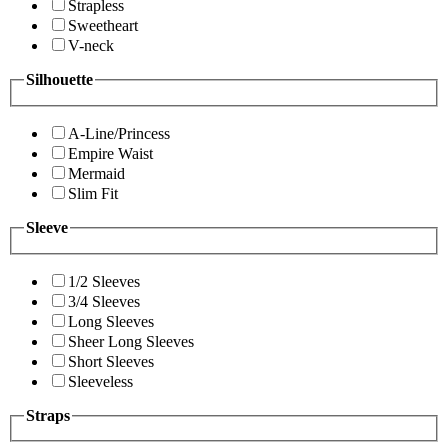
Strapless
Sweetheart
V-neck
Silhouette
A-Line/Princess
Empire Waist
Mermaid
Slim Fit
Sleeve
1/2 Sleeves
3/4 Sleeves
Long Sleeves
Sheer Long Sleeves
Short Sleeves
Sleeveless
Straps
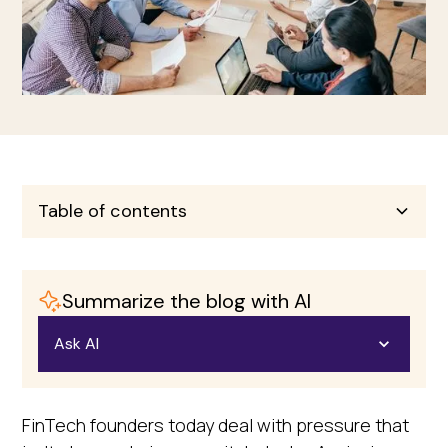
Table of contents
Heading 2
Summarize the blog with AI
Heading 3
Ask AI
Heading 4
Open in ChatGPT
FinTech founders today deal with pressure that
Heading 5
Ask questions about this page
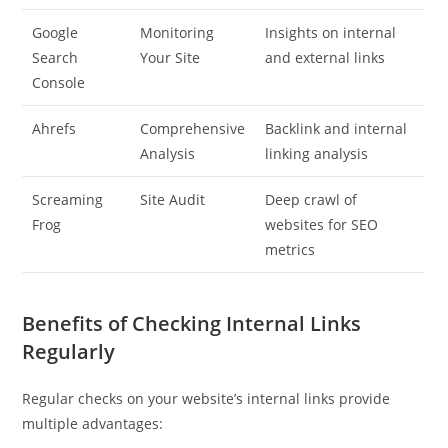
Google
Monitoring
Insights on internal
Search
Your Site
and external links
Console
Ahrefs
Comprehensive
Backlink and internal
Analysis
linking analysis
Screaming
Site Audit
Deep crawl of
Frog
websites for SEO
metrics
Benefits of Checking Internal Links
Regularly
Regular checks on your website’s internal links provide
multiple advantages:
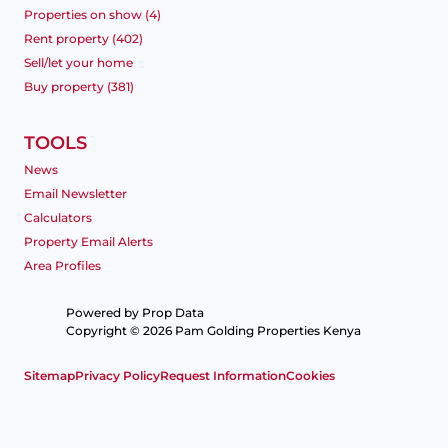
Properties on show (4)
Rent property (402)
Sell/let your home
Buy property (381)
TOOLS
News
Email Newsletter
Calculators
Property Email Alerts
Area Profiles
Powered by
Prop Data
Copyright © 2026 Pam Golding Properties Kenya
Sitemap
Privacy Policy
Request Information
Cookies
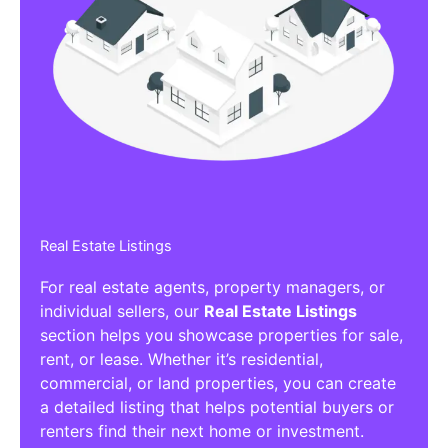
Real Estate Listings
For real estate agents, property managers, or
individual sellers, our
Real Estate Listings
section helps you showcase properties for sale,
rent, or lease. Whether it’s residential,
commercial, or land properties, you can create
a detailed listing that helps potential buyers or
renters find their next home or investment.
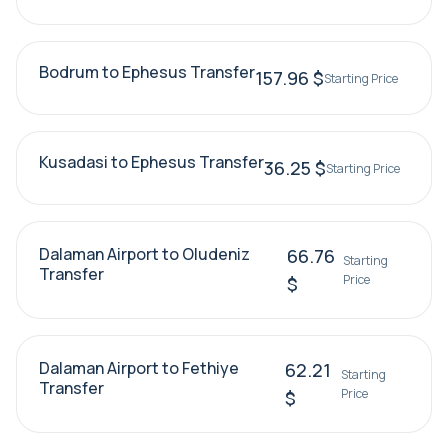
Bodrum to Ephesus Transfer
157.96 $
Starting Price
Kusadasi to Ephesus Transfer
36.25 $
Starting Price
Dalaman Airport to Oludeniz
66.76
Starting
Transfer
Price
$
Dalaman Airport to Fethiye
62.21
Starting
Transfer
Price
$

-------------------------

TRY IT. Repeat every record above exactly, but leave out any pictures.

OUTPUT FOR THIS EXERCISE.
Strapless
Sweetheart
V-neck
Silhouette
A-Line/Princess
Empire Waist
Mermaid
Slim Fit
Sleeve
1/2 Sleeves
3/4 Sleeves
Long Sleeves
Sheer Long Sleeves
Short Sleeves
Sleeveless
Straps
Table of contents
Heading 2
Summarize the blog with AI
Heading 3
Ask AI
Heading 4
Open in ChatGPT
FinTech founders today deal with pressure that
Heading 5
Ask questions about this page
Google
Monitoring
Insights on internal
Search
Your Site
and external links
Console
Ahrefs
Comprehensive
Backlink and internal
Analysis
linking analysis
Screaming
Site Audit
Deep crawl of
Frog
websites for SEO
metrics
Benefits of Checking Internal Links
Regularly
Regular checks on your website’s internal links provide
multiple advantages:
Properties on show (4)
Rent property (402)
Sell/let your home
Buy property (381)
TOOLS
News
Email Newsletter
Calculators
Property Email Alerts
Area Profiles
Powered by
Prop Data
Copyright © 2026 Pam Golding Properties Kenya
Sitemap
Privacy Policy
Request Information
Cookies
Real Estate Listings
For real estate agents, property managers, or
individual sellers, our
Real Estate Listings
section helps you showcase properties for sale,
rent, or lease. Whether it’s residential,
commercial, or land properties, you can create
a detailed listing that helps potential buyers or
renters find their next home or investment.
Bodrum to Ephesus Transfer
157.96 $
Starting Price
Kusadasi to Ephesus Transfer
36.25 $
Starting Price
Dalaman Airport to Oludeniz
66.76
Starting
Transfer
Price
$
Dalaman Airport to Fethiye
62.21
Starting
Transfer
Price
$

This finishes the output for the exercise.